The award comes from the National Electric Vehicle Infrastructure Formula Program, created by the 2021 Infrastructure Investment and Jobs Act that was signed into law by President Joe Biden. The state of Michigan projects that it will receive $110 million from the program and will use those funds in addition to state dollars to build out its electric vehicle infrastructure. It expects that by 2030, roads in Michigan will be able to support two million electric vehicles.

“As Michigan continues to lead the nation in advancing clean energy and sustainable infrastructure, the National Electric Vehicle Infrastructure Program represents a significant milestone in our state’s journey towards a greener future,” Zachary Kolodin, Michigan’s chief infrastructure officer, said in a statement.

Kolodin said the creation of an electric vehicle network in Michigan would create jobs and drive economic growth.

Republicans have frequently criticized efforts to expand electric vehicle use and have often opposed legislation meant to increase public adoption of electric cars and trucks. A majority of Republicans in the House and Senate voted against the infrastructure bill, including Michigan Rep. Tim Walberg, who sits on the committee that sent the letter.

In an August 2021 radio interview, Walberg said he was skeptical of the legislation because a significant amount of the funds “would be used for electrification issues that primarily go to large Democrat cities and the rest of us out there will foot the bill for it.”

Yet despite Walberg’s previously expressed concerns, at least two of the announced sites for charging stations are in the city of Jackson along Interstate 94 and U.S. Highway 127. The city is in Walberg’s own 5th Congressional District, and the post office box associated with Walberg’s official campaign is in Jackson

Walberg also voted against the 2021 Inflation Reduction Act, which created and expanded rebates for consumers who purchase electric vehicles.

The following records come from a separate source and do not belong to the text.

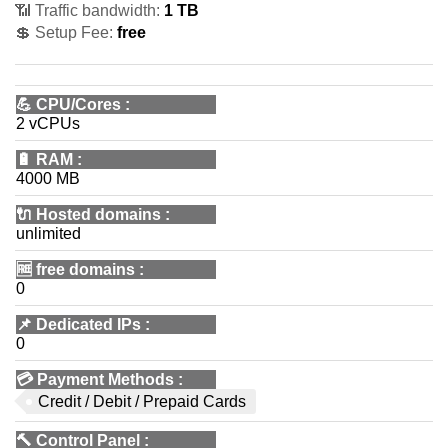
📶 Traffic bandwidth:
1 TB
💲 Setup Fee:
free
💪
CPU/Cores
:
2 vCPUs
🔋
RAM
:
4000 MB
🔌 Hosted domains
:
unlimited
🆓
free domains
:
0
📌
Dedicated IPs
:
0
💳
Payment Methods
:
Credit / Debit / Prepaid Cards
🔨
Control Panel
: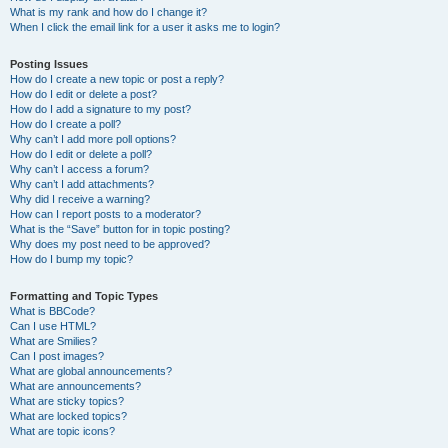
What is my rank and how do I change it?
When I click the email link for a user it asks me to login?
Posting Issues
How do I create a new topic or post a reply?
How do I edit or delete a post?
How do I add a signature to my post?
How do I create a poll?
Why can’t I add more poll options?
How do I edit or delete a poll?
Why can’t I access a forum?
Why can’t I add attachments?
Why did I receive a warning?
How can I report posts to a moderator?
What is the “Save” button for in topic posting?
Why does my post need to be approved?
How do I bump my topic?
Formatting and Topic Types
What is BBCode?
Can I use HTML?
What are Smilies?
Can I post images?
What are global announcements?
What are announcements?
What are sticky topics?
What are locked topics?
What are topic icons?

A 2023 report from the nonprofit World Resources Institute projected that the transition to electric vehicles has the potential to significantly improve Michigan’s economy: “If Michigan adopts the right new policies and increases its market share in EV and battery production during the transition to an all-electric future, the state could add 56,000 jobs in auto manufacturing in 2030 compared with what would occur if the EV transition did not take place.”

The report concluded that failure to fund the transition could lead to a decline in manufacturing jobs.